Day 8 The ruins of Sardis are one of the most picturesque areas of any of the Seven Churches. John admonished that the outward appearance of prosperity and activity did not tally with the finished work—“though you have the name of being alive, you are dead…” (Revelation 3:1-2). Philadelphia was one of the two churches about which John said nothing negative. The most interesting remains of Christian Philadelphia are part of a Byzantine basilica and some 11th century frescoes. Hierapolis (Pamukkale), a spectacular sight offering hot springs and calcified, cascading white terraces resembling snow, is the result of the calcium deposits developed over time as water flowed over the area. Here we associate Philip the Evangelist with the early church. Paul mentions Hierapolis along with Laodicea as the center of Epaphras’s ministry. Another less known resident of the city was Papias, a disciple of the Apostle John. Overnight in Pamukkale.

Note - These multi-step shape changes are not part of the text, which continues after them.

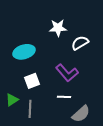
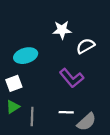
white square: (32, 81) -> (14, 83), moved
white line: (64, 97) -> (66, 112), moved

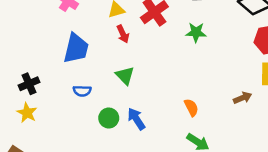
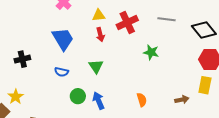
green star: (196, 32) -> (151, 52), moved
blue trapezoid: (76, 48) -> (63, 39), turned -55
yellow star: (27, 113) -> (16, 97), moved

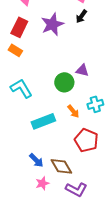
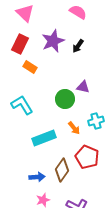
black arrow: (81, 16) -> (78, 46), moved
orange rectangle: (15, 50) -> (30, 67), moved
blue arrow: (36, 160) -> (37, 177), turned -49
brown diamond: (61, 166) -> (62, 170), moved, turned 65

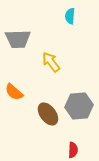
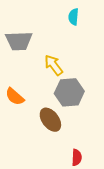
gray hexagon: (79, 106) -> (69, 92), moved

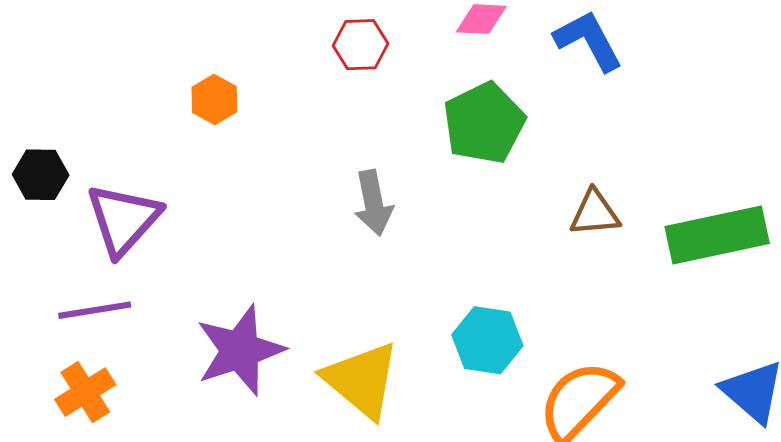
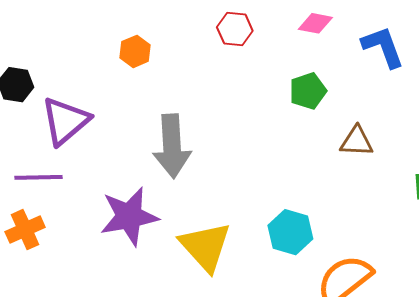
green pentagon: (484, 123) -> (308, 91), size x0.7
gray arrow: (373, 203) -> (172, 146), moved, size x1.5
brown triangle: (595, 213) -> (357, 141), moved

Day 9 Our drive to Selcuk to visit Ephesus brings us to the most impressive archeological site in Turkey. As we stroll the streets of the ancient city, it is easy to imagine it as it appeared to Paul. Undoubtedly one of the most beautiful cities of the ancient world, Ephesus has special significance for Christians. From here Paul preached, Timothy taught, while later, John warned the church at Ephesus “…you have abandoned the love (you had) at first.” (Revelation 2:4). We will also visit St. John’s Basilicabuilt by Emperor Justinian in the 6thcentury and believed to contain the remains of the Apostle John. The Ephesus Museum is one of Turkey’s best. Marble and bronze statues are displayed along with jewelry, coins and other artifacts of the Ancient World. Overnight in Izmir. (Option to fly back to Istanbul and overnight there or catch an onward flight in the evening.)
Day 10 In the morning transfer to the airport for your return home filled with the thrill of having walked with Paul and John through their words and the places of which they told; having felt what it must have been like hiding in caves for protection and, gaining a new appreciation of the early Christians and their commitment.